O terceiro levantamento realizado é relativo à existência de áreas livres e miolos de lotes (Figura 9). A identificação desses espaços mostra, de modo importante, a potencialidade educadora do bairro, visto que são nesses lugares que ocorrem, predominantemente, encontros dos membros da comunidade, que é considerado por Merlin e Queiroga (2011) um dos parâmetros que sintetiza o espaço educador. Das áreas verdes identificadas, destacam-se as três maiores praças. A primeira, no limite sudoeste, conjugada a campo de futebol existente, adjacente às escolas, é uma grande área arborizada, com a presença de um corpo d’água e de calçamento em todo seu perímetro, porém não há nenhum tipo de mobiliário urbano que possibilite seu uso como um espaço de permanência, o que, se houvesse, poderia potencializá-lo.
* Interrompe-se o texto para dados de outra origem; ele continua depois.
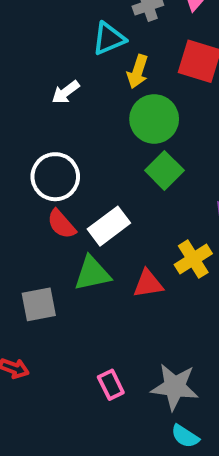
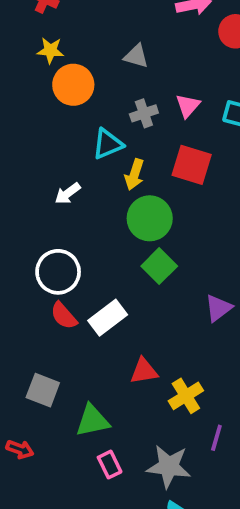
yellow cross: (193, 259) -> (186, 396), moved
green triangle: (92, 273) -> (92, 421), moved
gray square: (39, 304) -> (43, 390), turned 32

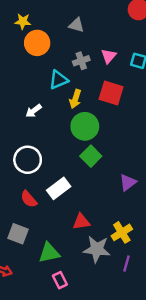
red semicircle: (64, 316) -> (29, 199), moved
yellow cross: (186, 396) -> (122, 232), moved
gray star: (169, 466) -> (97, 249), moved

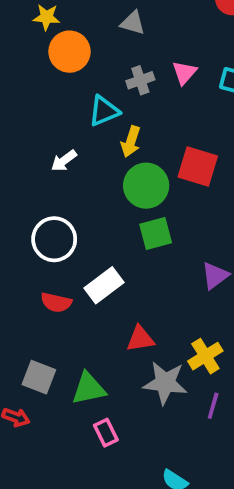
red square: (111, 93) -> (198, 166), moved
green square: (91, 156) -> (156, 233), turned 30
red semicircle: (29, 199) -> (56, 302), turned -36
gray square: (18, 234) -> (39, 377), moved

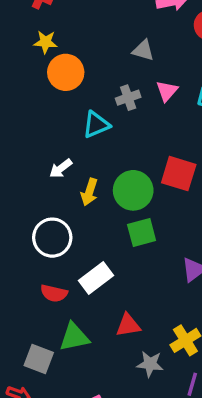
gray triangle: (133, 23) -> (143, 50), moved
yellow arrow: (131, 142) -> (89, 192), moved
gray star: (165, 383) -> (150, 364), size x0.7
green triangle: (89, 389) -> (74, 337), moved

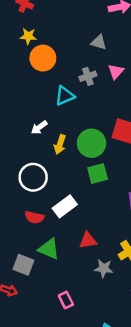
green triangle: (74, 337) -> (49, 249), turned 35

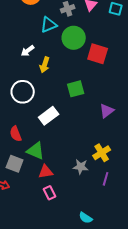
green circle: (91, 143) -> (74, 38), moved
red semicircle: (34, 217) -> (16, 134), moved, turned 56
red triangle: (88, 240) -> (46, 172), moved

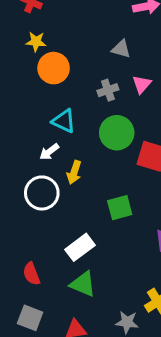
cyan triangle: (49, 25) -> (64, 121), moved, turned 48
white circle: (23, 92) -> (42, 193), moved
green triangle: (36, 151) -> (83, 284), moved

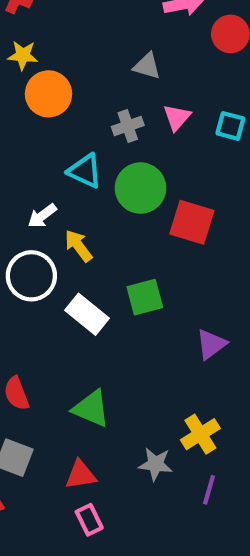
cyan triangle: (64, 121) -> (85, 171), moved
yellow arrow: (74, 172) -> (78, 246), turned 125
white rectangle: (80, 247) -> (87, 314), moved, turned 76

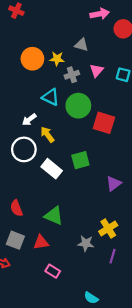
yellow star: (23, 55) -> (57, 59), moved
red triangle: (81, 475) -> (41, 242), moved
pink rectangle: (89, 520) -> (53, 271), turned -32

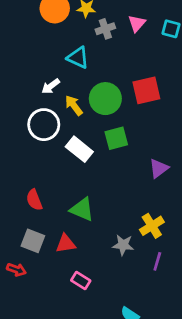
green circle: (78, 106) -> (105, 99), moved
red square: (104, 123) -> (146, 90), turned -30

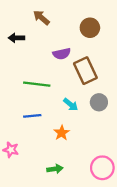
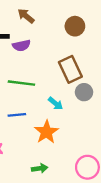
purple semicircle: (62, 54) -> (21, 45), moved
gray circle: (99, 102) -> (84, 92), moved
orange star: (62, 133) -> (46, 132), size x1.5

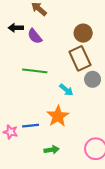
brown circle: (75, 26) -> (83, 33), moved
purple semicircle: (21, 45) -> (35, 36), turned 63
blue line: (17, 115) -> (31, 126), moved

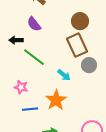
black arrow: (16, 28) -> (16, 40), moved
green line: (35, 71) -> (34, 57), turned 30
pink star: (11, 132) -> (21, 87), moved

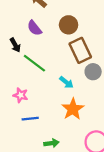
brown circle: (80, 21) -> (69, 25), moved
black arrow: (16, 40) -> (15, 45), turned -120
orange star: (56, 100) -> (73, 109), moved

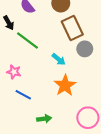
blue line: (30, 119) -> (23, 95), turned 35

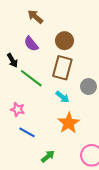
brown rectangle: (72, 28) -> (62, 68), moved, turned 40
green arrow: (44, 119) -> (48, 156), turned -32

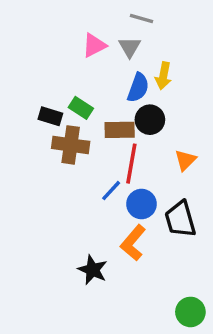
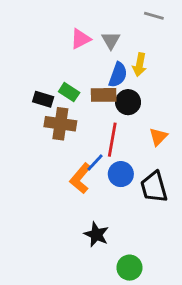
gray line: (141, 18) -> (154, 16), moved
brown rectangle: (120, 130) -> (104, 95), moved
orange L-shape: (133, 243) -> (81, 178), moved
black star: (93, 270) -> (96, 234), moved
green circle: (190, 312) -> (129, 268), moved

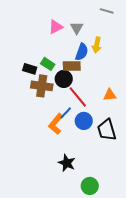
black circle: (128, 102) -> (64, 79), moved
orange triangle: (158, 137) -> (110, 95), turned 40
red line: (112, 140) -> (78, 97), turned -50

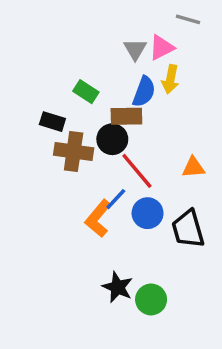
pink triangle: (56, 27) -> (162, 48), moved
green rectangle: (48, 64) -> (86, 92), moved
green circle: (90, 186) -> (151, 299), moved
A segunda grande área livre está a sudeste, contígua à anteriormente descrita, e faz limite com a zona livre rural, a leste do recorte de interesse imediato, como apresenta a Figura 9. Essa grande praça se constitui como uma área pública cercada, a qual atualmente possui, além do calçamento em todo seu perímetro externo, uma pista de caminhada, iluminação pública e algumas lixeiras. Porém, se trata de uma área que não recebe manutenção frequente do serviço público, e há registro de denúncias em noticiários locais, por parte dos moradores, sobre o assoreamento do lago (EPTV, 2017). A soma desses fatores resulta em um espaço que não é muito utilizado pela comunidade, pois, apesar de possuir iluminação e arborização, não se torna suficientemente um lugar atraente para permanência.
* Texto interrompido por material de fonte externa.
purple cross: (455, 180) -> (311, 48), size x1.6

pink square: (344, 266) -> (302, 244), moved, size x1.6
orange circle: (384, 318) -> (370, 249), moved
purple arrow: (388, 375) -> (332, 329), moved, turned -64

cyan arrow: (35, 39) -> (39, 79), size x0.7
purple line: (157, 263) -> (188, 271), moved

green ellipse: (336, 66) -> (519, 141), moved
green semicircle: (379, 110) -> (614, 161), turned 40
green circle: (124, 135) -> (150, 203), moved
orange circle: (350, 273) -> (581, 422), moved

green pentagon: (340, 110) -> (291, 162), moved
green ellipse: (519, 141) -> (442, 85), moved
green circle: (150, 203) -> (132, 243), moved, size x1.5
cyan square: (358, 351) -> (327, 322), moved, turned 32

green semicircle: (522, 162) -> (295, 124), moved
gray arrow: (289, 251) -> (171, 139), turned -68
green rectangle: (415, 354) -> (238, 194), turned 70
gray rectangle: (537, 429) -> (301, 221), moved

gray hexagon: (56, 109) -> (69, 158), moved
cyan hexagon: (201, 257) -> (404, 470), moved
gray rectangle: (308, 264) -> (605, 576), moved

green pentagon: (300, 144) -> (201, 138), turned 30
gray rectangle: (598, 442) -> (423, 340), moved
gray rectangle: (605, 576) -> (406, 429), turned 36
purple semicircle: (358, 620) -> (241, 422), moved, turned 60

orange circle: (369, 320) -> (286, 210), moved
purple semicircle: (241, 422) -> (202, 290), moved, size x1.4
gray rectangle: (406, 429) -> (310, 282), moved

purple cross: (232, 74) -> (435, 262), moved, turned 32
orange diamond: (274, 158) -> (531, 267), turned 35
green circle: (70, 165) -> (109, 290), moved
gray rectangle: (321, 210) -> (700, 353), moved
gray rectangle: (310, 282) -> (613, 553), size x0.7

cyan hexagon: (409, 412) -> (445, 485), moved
Segundo Gatti (2013, p.8) a qualidade de vida de uma cidade é, e sempre será, medida pela dimensão da vida coletiva que é expressa nos seus espaços públicos dispostos democraticamente pela cidade, seja no parque, na praça, na praia ou mesmo na rua.
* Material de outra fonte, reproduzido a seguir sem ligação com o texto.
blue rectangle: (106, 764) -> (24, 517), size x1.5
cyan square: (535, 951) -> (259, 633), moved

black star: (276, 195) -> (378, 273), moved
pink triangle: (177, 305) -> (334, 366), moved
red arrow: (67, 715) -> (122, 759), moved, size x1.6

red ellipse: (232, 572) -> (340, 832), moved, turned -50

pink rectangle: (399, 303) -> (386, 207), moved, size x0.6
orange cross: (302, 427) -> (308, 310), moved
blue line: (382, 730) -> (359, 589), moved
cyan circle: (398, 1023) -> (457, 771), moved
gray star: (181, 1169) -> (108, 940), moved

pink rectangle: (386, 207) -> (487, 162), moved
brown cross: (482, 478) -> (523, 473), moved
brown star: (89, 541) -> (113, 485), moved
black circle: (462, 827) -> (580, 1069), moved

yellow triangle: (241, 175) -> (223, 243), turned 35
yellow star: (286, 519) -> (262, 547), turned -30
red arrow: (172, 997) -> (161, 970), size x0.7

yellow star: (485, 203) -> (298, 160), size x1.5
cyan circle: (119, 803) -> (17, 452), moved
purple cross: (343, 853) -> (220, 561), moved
Como decorrência da análise territorial do Parque Jambeiro, foi possível, no estudo de caso definir que:

o bairro é de uso predominantemente residencial de média densidade, com concentração de comércios e serviços ao longo da avenida Paulo Corrêa Viana que possui duas pistas com canteiro central de modo que se infere que o bairro tem potencial agregador comunitário e concentrações de convivência potencial nesta avenida;

possui equipamentos institucionais de educação e lazer, como a praça dos esportes, a oeste, e duas escolas públicas, a Escola Estadual Dr. Disnei Francisco Scornaienchi e o Centro de Educação Infantil Parque Jambeiro, localizadas próximas à grande área livre onde há um lago; isto indica a possibilidade de potencialização de espaços educadores articulados aos equipamentos de ensino e áreas livres como um conjunto;

há presença do patrimônio histórico, na grande quadra a sudeste, de importante significado, pois seria fonte de conhecimento e recurso de potencial importância na valorização da memória e da identidade das comunidades locais, contribuindo para promover, desta maneira a autoestima (FREITAS, 2015, p. 33). Nesse sentido, conforme verificado pela recente Nova Lei de Parcelamento, Ocupação e Uso do Solo, na Lei Complementar nº 207 (CAMPINAS, 2018);

há sistemas de espaços livres articulados a partir do sistema hídrico e áreas verdes, sendo essas a praça a sul das escolas e praça da lagoa, passíveis de configurar espaços livres em continuidade, até a área central.

 

Considerações finais

Após a construção de fundamentação teórica e do cotejamento de projetos análogos, a análise do recorte de interesse imediato no bairro Parque Jambeiro, compreendido em sua inserção regional, foi possível entender com mais clareza como a rua e o conjunto de espaços públicos é de fundamental influência na rotina dos cidadãos. Estes espaços – suportes da vida pública e comunitária – são elementos condicionantes para tornar a experiência diária um fator exponencial positivo e educativo para o exercício pleno de cidadania.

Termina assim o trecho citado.